Practical jokes were your specialty. We’d wake up as little children with you peering out the back door window, insisting the escaped circus elephant ended up in our backyard asleep under the apricot tree. When we caught on to that joke you tried jolting us out of bed by informing us “It snowed five inches last night” or “Come see the dozen leprechauns digging for the pot of gold on our front lawn.” Even when we found out you were just trying to get all four of us out of bed for school, a lingering doubt crept into our minds. Maybe he really did see something?
Do you remember how you serenaded dinner guests on our patio in the summer? Learning a couple of guitar chords you belted out Kingston Trio favorites like, Hang Down Your Head Tom Dooley. I know your unabashed confidence to vocalize to any group influenced me to take up singing and guitar. You always added the fun to our lives.

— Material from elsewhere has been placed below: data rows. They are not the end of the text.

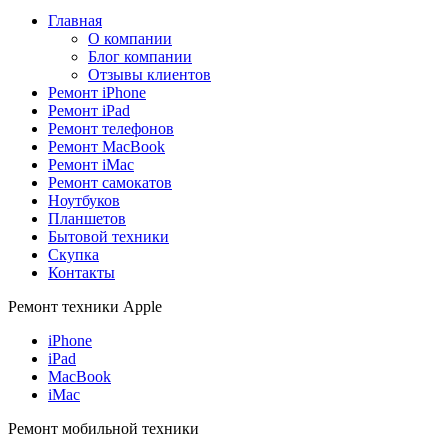
Главная
О компании
Блог компании
Отзывы клиентов
Ремонт iPhone
Ремонт iPad
Ремонт телефонов
Ремонт MacBook
Ремонт iMac
Ремонт самокатов
Ноутбуков
Планшетов
Бытовой техники
Скупка
Контакты
Ремонт техники Apple
iPhone
iPad
MacBook
iMac
Ремонт мобильной техники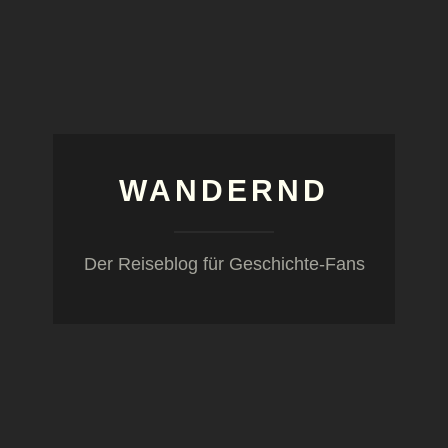
WANDERND
Der Reiseblog für Geschichte-Fans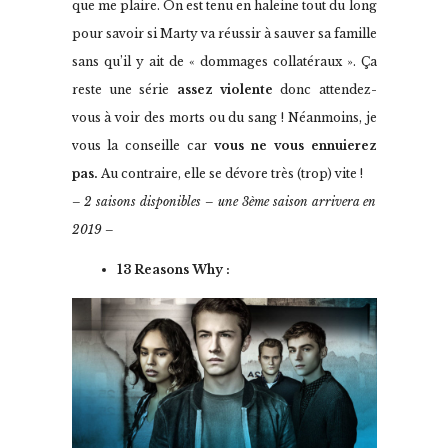
que me plaire. On est tenu en haleine tout du long
pour savoir si Marty va réussir à sauver sa famille
sans qu’il y ait de « dommages collatéraux ». Ça
reste une série
assez violente
donc attendez-
vous à voir des morts ou du sang ! Néanmoins, je
vous la conseille car
vous ne vous ennuierez
pas.
Au contraire, elle se dévore très (trop) vite !
– 2 saisons disponibles – une 3ème saison arrivera en
2019 –
13 Reasons Why :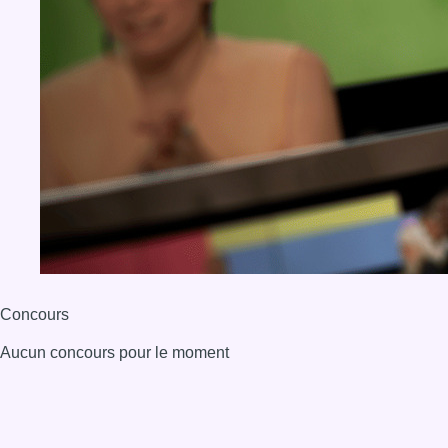
Concours
Aucun concours pour le moment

Fun didn’t just take place during parties. Whipping up anything with the label “breakfast” attached, you,not IHOP invented chocolate chip pancakes and Velveeta Cheese Eggs, whipped up to perfection with a blender. Your fame as a cook must have got around because one day the Palo Alto Times showed up to interview you as the Cook of the Week. We held our heads high as we read the two-page spread spotlighting your fantastic recipes.
So Dad I know are making the rounds in heaven telling corny jokes with that big grin that couldn’t wait to tell someone the punchline. You always enjoyed life while you and Mom raised us kids. I guess that’s the best gift you ever gave me.
The above picture is of (from left to right) my sister, Debbie, my brother Paul and me. Harrison, the youngest had not been born yet.